__TO DO__
Would you copy each line of the data below that has "town"?

--- DATA TO PROCESS Enclosed Below ---

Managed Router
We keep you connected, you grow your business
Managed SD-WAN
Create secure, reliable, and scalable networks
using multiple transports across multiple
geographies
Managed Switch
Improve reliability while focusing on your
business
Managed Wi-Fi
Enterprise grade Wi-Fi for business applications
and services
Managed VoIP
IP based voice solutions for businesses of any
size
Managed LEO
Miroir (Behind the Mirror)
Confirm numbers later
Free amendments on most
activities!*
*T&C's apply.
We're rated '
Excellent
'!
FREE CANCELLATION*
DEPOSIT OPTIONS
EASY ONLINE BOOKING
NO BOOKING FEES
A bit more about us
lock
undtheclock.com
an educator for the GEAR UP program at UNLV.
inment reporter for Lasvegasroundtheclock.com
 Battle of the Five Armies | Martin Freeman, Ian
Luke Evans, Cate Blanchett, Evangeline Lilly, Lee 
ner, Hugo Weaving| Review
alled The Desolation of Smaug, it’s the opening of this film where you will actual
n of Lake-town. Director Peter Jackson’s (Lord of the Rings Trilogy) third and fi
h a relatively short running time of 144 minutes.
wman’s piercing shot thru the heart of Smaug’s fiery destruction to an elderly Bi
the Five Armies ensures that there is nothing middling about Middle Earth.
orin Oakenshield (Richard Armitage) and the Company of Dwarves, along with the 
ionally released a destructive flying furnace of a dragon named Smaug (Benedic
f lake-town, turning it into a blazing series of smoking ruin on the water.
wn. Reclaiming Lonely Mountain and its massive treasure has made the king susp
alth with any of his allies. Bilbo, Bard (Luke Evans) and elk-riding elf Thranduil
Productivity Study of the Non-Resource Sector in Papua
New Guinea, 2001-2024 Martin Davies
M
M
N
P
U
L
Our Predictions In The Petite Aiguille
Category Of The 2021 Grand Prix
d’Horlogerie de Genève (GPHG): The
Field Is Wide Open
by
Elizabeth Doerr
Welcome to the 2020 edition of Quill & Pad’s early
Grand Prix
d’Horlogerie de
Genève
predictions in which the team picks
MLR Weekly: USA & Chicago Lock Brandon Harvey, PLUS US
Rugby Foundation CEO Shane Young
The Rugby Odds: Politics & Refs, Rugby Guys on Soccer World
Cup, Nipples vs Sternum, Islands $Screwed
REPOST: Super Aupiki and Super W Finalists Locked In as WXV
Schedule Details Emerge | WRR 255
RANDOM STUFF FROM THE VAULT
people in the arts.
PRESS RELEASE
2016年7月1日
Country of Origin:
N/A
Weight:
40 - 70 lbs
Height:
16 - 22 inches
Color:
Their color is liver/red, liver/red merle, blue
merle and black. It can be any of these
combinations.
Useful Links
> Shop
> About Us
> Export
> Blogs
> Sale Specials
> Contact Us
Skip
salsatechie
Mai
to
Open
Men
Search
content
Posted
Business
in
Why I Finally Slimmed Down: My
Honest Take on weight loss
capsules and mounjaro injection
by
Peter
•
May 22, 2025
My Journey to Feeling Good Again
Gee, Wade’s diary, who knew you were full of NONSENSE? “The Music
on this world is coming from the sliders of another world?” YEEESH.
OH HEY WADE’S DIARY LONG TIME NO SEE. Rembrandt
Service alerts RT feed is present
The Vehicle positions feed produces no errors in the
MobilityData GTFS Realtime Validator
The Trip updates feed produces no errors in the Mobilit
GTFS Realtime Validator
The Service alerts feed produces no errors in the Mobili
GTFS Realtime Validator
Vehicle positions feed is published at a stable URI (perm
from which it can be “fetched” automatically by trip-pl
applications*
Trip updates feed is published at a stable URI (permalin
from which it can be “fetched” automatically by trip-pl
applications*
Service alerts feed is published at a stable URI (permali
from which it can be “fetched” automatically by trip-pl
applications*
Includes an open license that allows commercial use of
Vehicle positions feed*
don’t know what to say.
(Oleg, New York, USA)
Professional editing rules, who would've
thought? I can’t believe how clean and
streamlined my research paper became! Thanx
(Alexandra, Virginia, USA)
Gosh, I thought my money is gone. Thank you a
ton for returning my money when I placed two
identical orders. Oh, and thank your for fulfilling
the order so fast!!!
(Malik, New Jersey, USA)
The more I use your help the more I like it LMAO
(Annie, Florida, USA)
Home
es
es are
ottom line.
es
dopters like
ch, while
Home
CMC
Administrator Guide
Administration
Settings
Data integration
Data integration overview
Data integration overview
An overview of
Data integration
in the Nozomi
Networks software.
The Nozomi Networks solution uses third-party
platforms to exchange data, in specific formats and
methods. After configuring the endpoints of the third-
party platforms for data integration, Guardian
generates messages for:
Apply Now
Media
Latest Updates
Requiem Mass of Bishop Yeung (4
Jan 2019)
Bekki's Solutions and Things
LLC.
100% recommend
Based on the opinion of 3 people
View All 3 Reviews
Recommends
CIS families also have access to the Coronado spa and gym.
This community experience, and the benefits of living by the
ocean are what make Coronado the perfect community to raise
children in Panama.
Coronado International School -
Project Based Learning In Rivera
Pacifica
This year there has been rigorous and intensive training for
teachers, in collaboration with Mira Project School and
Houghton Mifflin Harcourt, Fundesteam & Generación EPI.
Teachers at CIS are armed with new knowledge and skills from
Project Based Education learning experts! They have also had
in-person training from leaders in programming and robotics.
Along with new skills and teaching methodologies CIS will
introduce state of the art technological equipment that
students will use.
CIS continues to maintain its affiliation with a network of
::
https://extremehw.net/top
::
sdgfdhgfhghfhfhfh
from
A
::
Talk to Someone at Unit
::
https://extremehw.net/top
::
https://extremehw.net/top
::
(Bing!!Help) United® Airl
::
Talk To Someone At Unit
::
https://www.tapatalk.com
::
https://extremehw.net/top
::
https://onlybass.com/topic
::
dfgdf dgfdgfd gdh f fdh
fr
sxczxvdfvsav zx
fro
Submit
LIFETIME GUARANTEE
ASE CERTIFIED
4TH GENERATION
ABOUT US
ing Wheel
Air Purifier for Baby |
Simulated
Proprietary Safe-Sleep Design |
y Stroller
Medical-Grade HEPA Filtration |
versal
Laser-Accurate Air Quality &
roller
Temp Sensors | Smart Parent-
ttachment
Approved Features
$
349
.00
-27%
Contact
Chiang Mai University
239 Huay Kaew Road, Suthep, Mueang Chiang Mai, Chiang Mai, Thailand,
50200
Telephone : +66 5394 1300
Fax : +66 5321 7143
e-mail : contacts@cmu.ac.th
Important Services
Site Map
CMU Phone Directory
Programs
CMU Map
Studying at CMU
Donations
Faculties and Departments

--- End of Enclosed DATA TO PROCESS ---

__RESPONSE AREA__
n of Lake-town. Director Peter Jackson’s (Lord of the Rings Trilogy) third and fi
f lake-town, turning it into a blazing series of smoking ruin on the water.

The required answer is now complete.